„Tot de laatste snik alles gegeven”
Zijn Barneveldse bedrijf in handgemaakte keukens had het moeilijk, maar leek bestand te zijn tegen de economische crisis. Tot begin dit jaar de bodem van de orderportefeuille in zicht kwam en de zaak over de kop ging. „Tot de laatste snik heb ik alles gegeven. Ik hoef mezelf niets te verwijten.”
Er zit geen zielig hoopje mens aan tafel. Ondernemer Rien Geluk is opgewekt en nuchter. Slapeloze nachten van het faillissement heeft hij niet gehad. „Piekeren is zinloos, want ’s nachts wordt er toch niet gewerkt.” Niet dat de ineenstorting van zijn zaak hem niet aan het hart ging. „Je begint natuurlijk niet voor niets met een onderneming. Je moet werknemers, toeleveranciers en afnemers teleurstellen. Tot de laatste snik heb ik alles gegeven. Ik hoef mezelf niets te verwijten.”
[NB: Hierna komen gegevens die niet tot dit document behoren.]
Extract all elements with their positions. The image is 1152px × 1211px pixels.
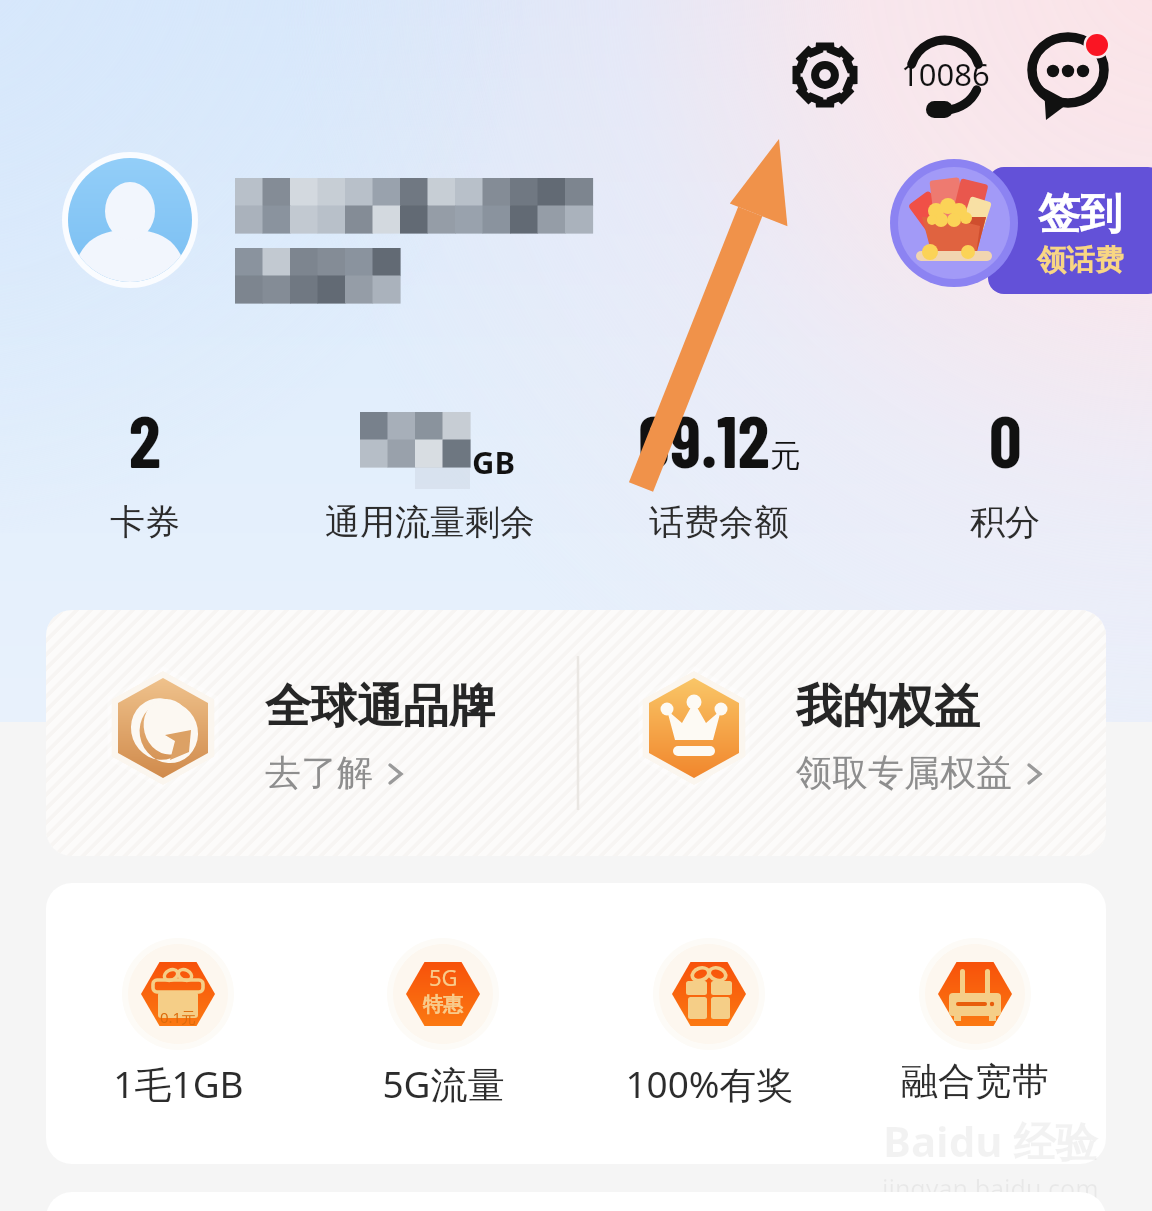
button[interactable]: Settings xyxy=(785,35,865,115)
staticText: 签到 xyxy=(1038,188,1122,241)
staticText: 5G xyxy=(429,962,458,992)
staticText: 全球通品牌 xyxy=(265,678,495,736)
button[interactable]: Messages xyxy=(1028,30,1112,114)
staticText: 卡券 xyxy=(110,500,180,544)
staticText: 话费余额 xyxy=(649,500,789,544)
staticText: 去了解 xyxy=(265,750,373,795)
staticText: 融合宽带 xyxy=(901,1058,1049,1105)
staticText: 1毛1GB xyxy=(113,1058,244,1109)
button[interactable]: Profile avatar xyxy=(60,150,200,290)
staticText: 领取专属权益 xyxy=(796,750,1012,795)
staticText: 元 xyxy=(770,436,801,475)
staticText: 0.1元 xyxy=(145,1007,211,1027)
staticText: GB xyxy=(472,441,516,483)
staticText: 特惠 xyxy=(423,992,463,1017)
staticText: 100%有奖 xyxy=(625,1058,794,1109)
button[interactable]: 签到 xyxy=(884,152,1152,298)
button[interactable]: 2 xyxy=(0,400,305,550)
button[interactable]: 0 xyxy=(845,400,1152,550)
button[interactable]: 69.12 xyxy=(559,400,879,550)
button[interactable]: 全球通品牌 xyxy=(93,653,495,803)
button[interactable]: 5G流量 xyxy=(353,934,533,1134)
button[interactable]: 1毛1GB xyxy=(88,934,268,1134)
staticText: 0 xyxy=(989,396,1022,482)
button[interactable]: 我的权益 xyxy=(624,653,1048,803)
staticText: 通用流量剩余 xyxy=(325,500,535,544)
staticText: 69.12 xyxy=(638,396,770,482)
staticText: 积分 xyxy=(970,500,1040,544)
button[interactable]: 融合宽带 xyxy=(885,934,1065,1134)
staticText: 5G流量 xyxy=(382,1058,505,1109)
staticText: Baidu 经验 xyxy=(883,1112,1098,1169)
staticText: 10086 xyxy=(901,53,990,95)
button[interactable]: 100%有奖 xyxy=(619,934,799,1134)
staticText: 领话费 xyxy=(1037,242,1124,279)
staticText: jingyan.baidu.com xyxy=(882,1171,1099,1205)
staticText: 我的权益 xyxy=(796,678,980,736)
staticText: 2 xyxy=(129,396,161,482)
button[interactable]: 10086 customer service xyxy=(897,30,993,116)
Geluk begon zestien jaar geleden samen met zijn broer het bedrijf Folietec –producent van foliepanelen– in Barneveld. De ondernemer zag daarnaast kansen voor een bedrijf dat ambachtelijke handgemaakte keukens vervaardigt.
Bergafwaarts
In eerste instantie verhandelt hij de keukens vanuit een showroom, maar verkoop aan consumenten blijkt „niet zijn ding.” Vanaf 2008 levert Geluk zijn producten alleen nog maar aan een groep van 28 dealers. In 2008 begint de crisis. De jaren 2011 en 2012 zijn zwaar, maar Geluk houdt Karakter Keukens op de rails.
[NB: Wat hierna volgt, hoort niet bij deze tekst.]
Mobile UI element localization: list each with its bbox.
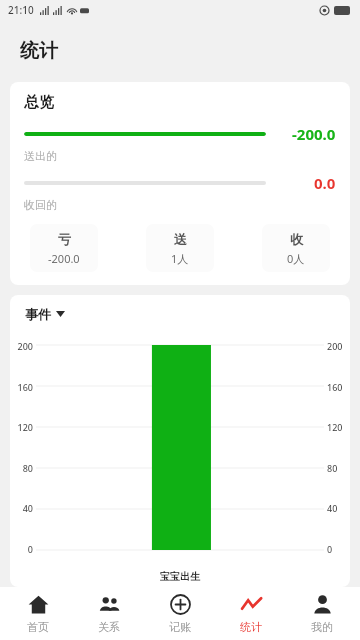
staticText: 200: [327, 340, 343, 352]
staticText: 160: [327, 381, 343, 393]
staticText: 200: [17, 340, 33, 352]
button[interactable]: 收: [262, 224, 330, 272]
staticText: 记账: [169, 620, 191, 634]
staticText: 40: [22, 502, 33, 514]
button[interactable]: 记账: [147, 587, 213, 640]
button[interactable]: 送: [146, 224, 214, 272]
staticText: 0: [327, 543, 333, 555]
staticText: 我的: [311, 620, 333, 634]
staticText: 统计: [240, 620, 262, 634]
staticText: 统计: [20, 39, 58, 63]
button[interactable]: 统计: [218, 587, 284, 640]
other: 我的: [312, 594, 333, 615]
staticText: 收: [290, 231, 303, 247]
staticText: 1人: [171, 251, 189, 266]
staticText: 80: [327, 462, 338, 474]
staticText: 0.0: [314, 173, 336, 193]
button[interactable]: 关系: [76, 587, 142, 640]
staticText: 120: [327, 421, 343, 433]
staticText: 送出的: [24, 149, 57, 163]
staticText: 总览: [24, 93, 54, 112]
button[interactable]: 我的: [289, 587, 355, 640]
staticText: 21:10: [8, 3, 34, 17]
staticText: 40: [327, 502, 338, 514]
staticText: -200.0: [48, 251, 80, 266]
staticText: 首页: [27, 620, 49, 634]
other: 记账: [170, 594, 191, 615]
button[interactable]: 亏: [30, 224, 98, 272]
staticText: 120: [17, 421, 33, 433]
staticText: 亏: [58, 231, 71, 247]
button[interactable]: 首页: [5, 587, 71, 640]
button[interactable]: 事件: [22, 304, 68, 324]
staticText: 80: [22, 462, 33, 474]
staticText: 收回的: [24, 198, 57, 212]
staticText: 关系: [98, 620, 120, 634]
staticText: 0人: [287, 251, 305, 266]
staticText: 事件: [25, 306, 51, 322]
staticText: 160: [17, 381, 33, 393]
other: 首页: [28, 594, 49, 615]
other: 关系: [99, 594, 120, 615]
other: 统计: [241, 594, 262, 615]
staticText: 0: [27, 543, 33, 555]
staticText: -200.0: [292, 124, 336, 144]
staticText: 送: [174, 231, 187, 247]
staticText: 宝宝出生: [160, 570, 200, 583]
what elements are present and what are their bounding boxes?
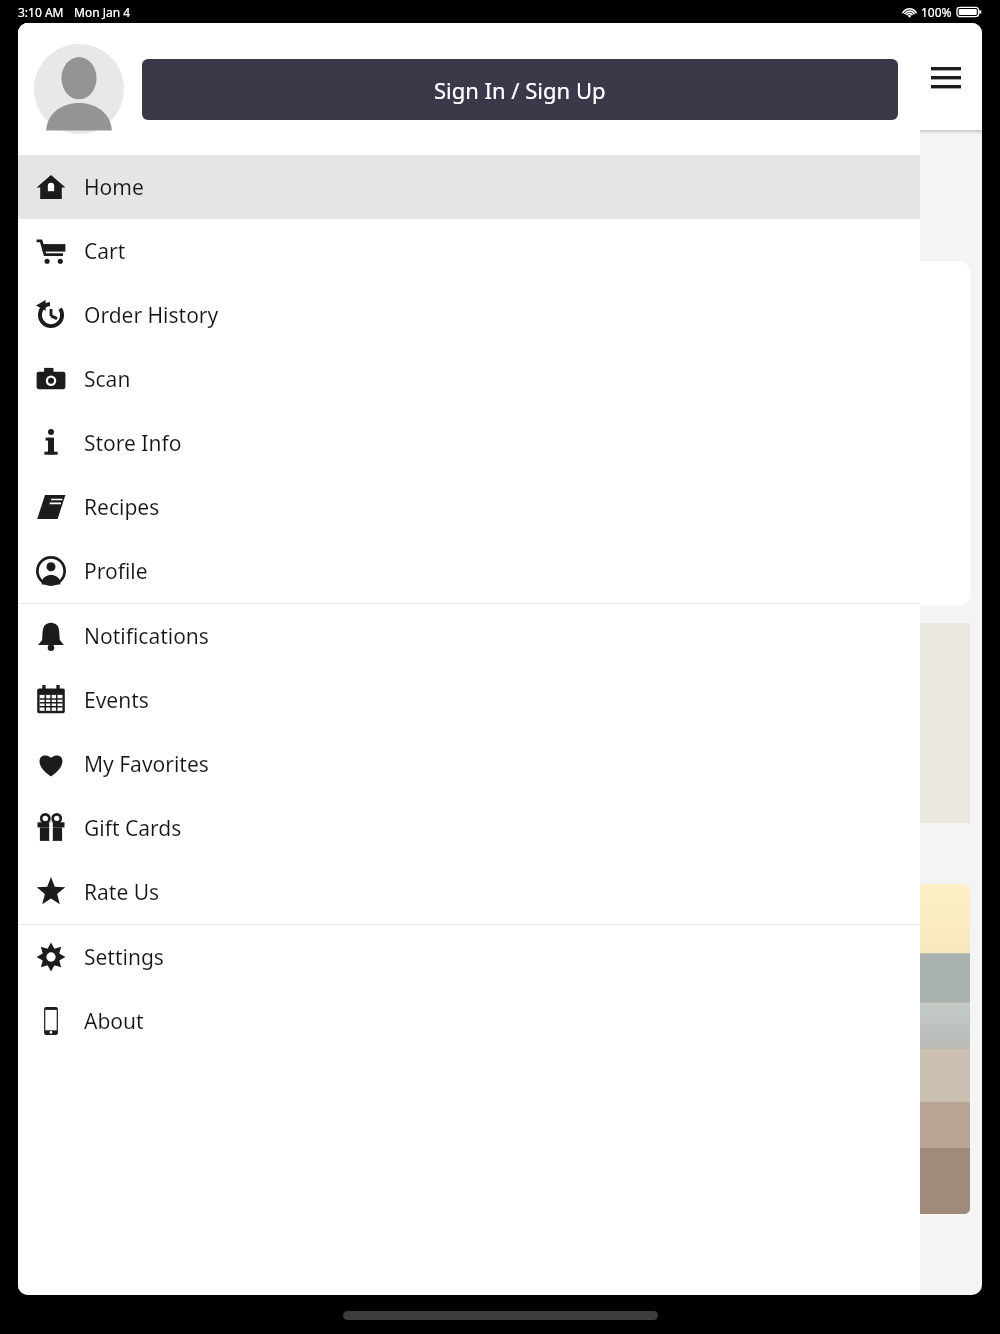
button[interactable]: My Favorites <box>18 732 920 796</box>
button[interactable]: Order History <box>18 283 920 347</box>
button[interactable]: Open navigation menu <box>924 55 968 99</box>
button[interactable]: Gift Cards <box>18 796 920 860</box>
staticText: Rate Us <box>84 878 160 907</box>
staticText: Store Info <box>84 429 182 458</box>
staticText: Gift Cards <box>84 814 182 843</box>
staticText: Profile <box>84 557 148 586</box>
button[interactable]: Settings <box>18 925 920 989</box>
staticText: Cart <box>84 237 126 266</box>
staticText: 100% <box>921 4 952 20</box>
staticText: Settings <box>84 943 164 972</box>
button[interactable]: Rate Us <box>18 860 920 924</box>
button[interactable]: About <box>18 989 920 1053</box>
button[interactable]: Recipes <box>18 475 920 539</box>
button[interactable]: Sign In / Sign Up <box>142 59 898 120</box>
staticText: Recipes <box>84 493 160 522</box>
staticText: Notifications <box>84 622 209 651</box>
button[interactable]: Store Info <box>18 411 920 475</box>
staticText: My Favorites <box>84 750 209 779</box>
staticText: Scan <box>84 365 131 394</box>
button[interactable]: Scan <box>18 347 920 411</box>
button[interactable]: Cart <box>18 219 920 283</box>
staticText: Events <box>84 686 149 715</box>
staticText: Home <box>84 173 144 202</box>
button[interactable]: Home <box>18 155 920 219</box>
staticText: Order History <box>84 301 219 330</box>
staticText: About <box>84 1007 144 1036</box>
button[interactable]: Profile <box>18 539 920 603</box>
staticText: 3:10 AM <box>18 4 64 20</box>
button[interactable]: Events <box>18 668 920 732</box>
staticText: COUPONS <box>30 837 141 868</box>
staticText: Sign In / Sign Up <box>434 75 606 105</box>
button[interactable]: Notifications <box>18 604 920 668</box>
staticText: Mon Jan 4 <box>74 4 131 20</box>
„Het eerste kwartaal van dit jaar liep alles nog redelijk gesmeerd en ik heb zelfs nog in m’n zaak geïnvesteerd. Plotseling liep de omzet terug naar 40 procent van wat nodig was. Het ging in rap tempo bergafwaarts. De consument hield de hand op de knip, wilde goedkopere keukens.”
Geluks orderportefeuille raakt leeg. De lonen van zijn werknemers kan hij nog betalen. Een faillissement is echter onvermijdelijk. Het doek voor zijn bedrijf valt op 28 mei. Een curator neemt de touwtjes in handen. „Ik stond aan de zijlijn en moest alles loslaten.” Het uit handen geven van de leiding over zijn bedrijf valt Geluk zwaar.„Vooral omdat de curator besluiten neemt die niet in het belang zijn van werknemers, toeleveranciers en afnemers.”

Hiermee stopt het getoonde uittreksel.